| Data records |
- - - - -
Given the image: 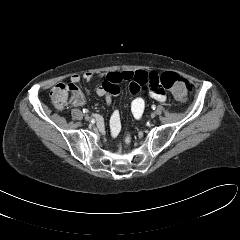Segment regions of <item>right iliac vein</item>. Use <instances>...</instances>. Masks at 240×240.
I'll return each instance as SVG.
<instances>
[{
    "label": "right iliac vein",
    "instance_id": "right-iliac-vein-1",
    "mask_svg": "<svg viewBox=\"0 0 240 240\" xmlns=\"http://www.w3.org/2000/svg\"><path fill=\"white\" fill-rule=\"evenodd\" d=\"M85 120L86 121H90L91 120V117L89 115H85Z\"/></svg>",
    "mask_w": 240,
    "mask_h": 240
}]
</instances>
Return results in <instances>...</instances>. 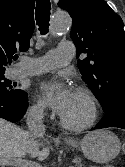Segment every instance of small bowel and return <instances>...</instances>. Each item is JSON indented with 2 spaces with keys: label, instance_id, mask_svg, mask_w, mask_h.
<instances>
[{
  "label": "small bowel",
  "instance_id": "c3829d8e",
  "mask_svg": "<svg viewBox=\"0 0 125 167\" xmlns=\"http://www.w3.org/2000/svg\"><path fill=\"white\" fill-rule=\"evenodd\" d=\"M105 167H113V166L109 165V166H105Z\"/></svg>",
  "mask_w": 125,
  "mask_h": 167
}]
</instances>
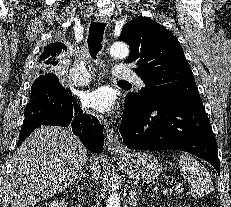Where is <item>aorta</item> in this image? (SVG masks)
Segmentation results:
<instances>
[{"mask_svg":"<svg viewBox=\"0 0 231 207\" xmlns=\"http://www.w3.org/2000/svg\"><path fill=\"white\" fill-rule=\"evenodd\" d=\"M108 53L113 58L123 59L128 57L129 47L124 42H116L110 46ZM106 207H121L120 197L116 192L110 193Z\"/></svg>","mask_w":231,"mask_h":207,"instance_id":"1","label":"aorta"}]
</instances>
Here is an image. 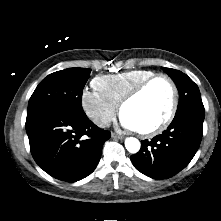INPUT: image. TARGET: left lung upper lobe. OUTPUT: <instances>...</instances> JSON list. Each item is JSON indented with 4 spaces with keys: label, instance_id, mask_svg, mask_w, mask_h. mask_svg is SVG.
<instances>
[{
    "label": "left lung upper lobe",
    "instance_id": "1",
    "mask_svg": "<svg viewBox=\"0 0 221 221\" xmlns=\"http://www.w3.org/2000/svg\"><path fill=\"white\" fill-rule=\"evenodd\" d=\"M164 71L171 76L179 91L177 112L188 107H203L198 86L186 74L171 68H164Z\"/></svg>",
    "mask_w": 221,
    "mask_h": 221
}]
</instances>
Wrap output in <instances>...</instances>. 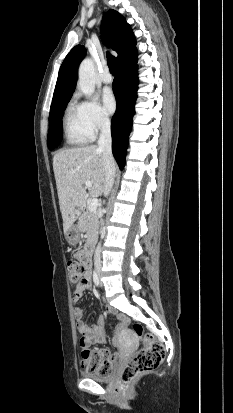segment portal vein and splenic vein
<instances>
[{"label":"portal vein and splenic vein","mask_w":233,"mask_h":413,"mask_svg":"<svg viewBox=\"0 0 233 413\" xmlns=\"http://www.w3.org/2000/svg\"><path fill=\"white\" fill-rule=\"evenodd\" d=\"M85 187L91 188L92 187L91 181H85ZM98 203L99 202L97 198H92L90 201V204L88 205V211L95 212L98 207Z\"/></svg>","instance_id":"18ae733b"}]
</instances>
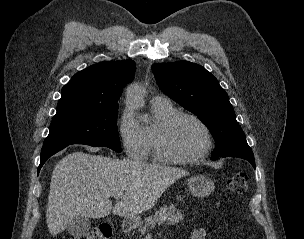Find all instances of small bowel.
Returning <instances> with one entry per match:
<instances>
[{"label": "small bowel", "instance_id": "c3829d8e", "mask_svg": "<svg viewBox=\"0 0 304 239\" xmlns=\"http://www.w3.org/2000/svg\"><path fill=\"white\" fill-rule=\"evenodd\" d=\"M205 238H206L205 231L201 228L194 229L189 237V239H205Z\"/></svg>", "mask_w": 304, "mask_h": 239}]
</instances>
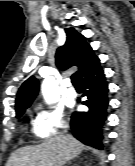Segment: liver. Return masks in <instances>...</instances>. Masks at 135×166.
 Returning a JSON list of instances; mask_svg holds the SVG:
<instances>
[{"instance_id":"liver-1","label":"liver","mask_w":135,"mask_h":166,"mask_svg":"<svg viewBox=\"0 0 135 166\" xmlns=\"http://www.w3.org/2000/svg\"><path fill=\"white\" fill-rule=\"evenodd\" d=\"M84 146L71 135H58L35 146L13 152L6 166H62L77 157Z\"/></svg>"}]
</instances>
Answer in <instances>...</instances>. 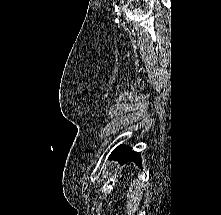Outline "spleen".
<instances>
[{
	"label": "spleen",
	"mask_w": 221,
	"mask_h": 215,
	"mask_svg": "<svg viewBox=\"0 0 221 215\" xmlns=\"http://www.w3.org/2000/svg\"><path fill=\"white\" fill-rule=\"evenodd\" d=\"M142 183L140 181H133L131 187L129 188V192L127 194V210L130 213H134L140 204L142 197Z\"/></svg>",
	"instance_id": "1"
}]
</instances>
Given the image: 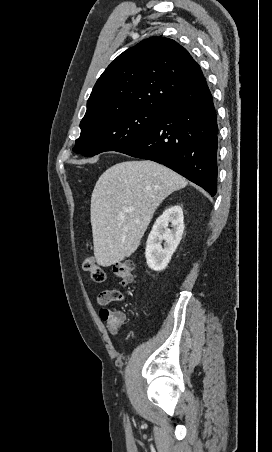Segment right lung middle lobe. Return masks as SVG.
Listing matches in <instances>:
<instances>
[{
  "instance_id": "right-lung-middle-lobe-1",
  "label": "right lung middle lobe",
  "mask_w": 272,
  "mask_h": 452,
  "mask_svg": "<svg viewBox=\"0 0 272 452\" xmlns=\"http://www.w3.org/2000/svg\"><path fill=\"white\" fill-rule=\"evenodd\" d=\"M162 112L160 109L132 108L82 121L81 135L73 151L86 157L118 151L142 136Z\"/></svg>"
}]
</instances>
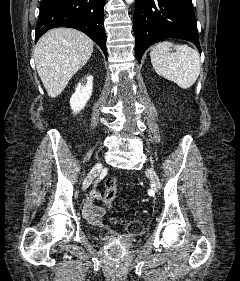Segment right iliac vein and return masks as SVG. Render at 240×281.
I'll return each instance as SVG.
<instances>
[{"label": "right iliac vein", "mask_w": 240, "mask_h": 281, "mask_svg": "<svg viewBox=\"0 0 240 281\" xmlns=\"http://www.w3.org/2000/svg\"><path fill=\"white\" fill-rule=\"evenodd\" d=\"M102 168V164L101 163H98L96 164L92 170L90 171V173L88 174V176L86 177V179L84 180V183H83V187L82 189L83 190H86L89 185L92 183V181L94 180V178L98 175V173L100 172Z\"/></svg>", "instance_id": "obj_1"}]
</instances>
- - - - -
| Instructions to follow |
What is needed is an exact restatement of every line from the one containing "Segment right iliac" through the last line of the records, pictures left out.

| Reply to the exercise |
Segment right iliac vein and return masks as SVG. Render at 240×281.
I'll return each instance as SVG.
<instances>
[{"label": "right iliac vein", "mask_w": 240, "mask_h": 281, "mask_svg": "<svg viewBox=\"0 0 240 281\" xmlns=\"http://www.w3.org/2000/svg\"><path fill=\"white\" fill-rule=\"evenodd\" d=\"M102 168V164L101 163H98L96 164L92 170L90 171V173L88 174V176L86 177V179L84 180V183H83V187L82 189L83 190H86L89 185L92 183V181L94 180V178L98 175V173L100 172Z\"/></svg>", "instance_id": "obj_1"}]
</instances>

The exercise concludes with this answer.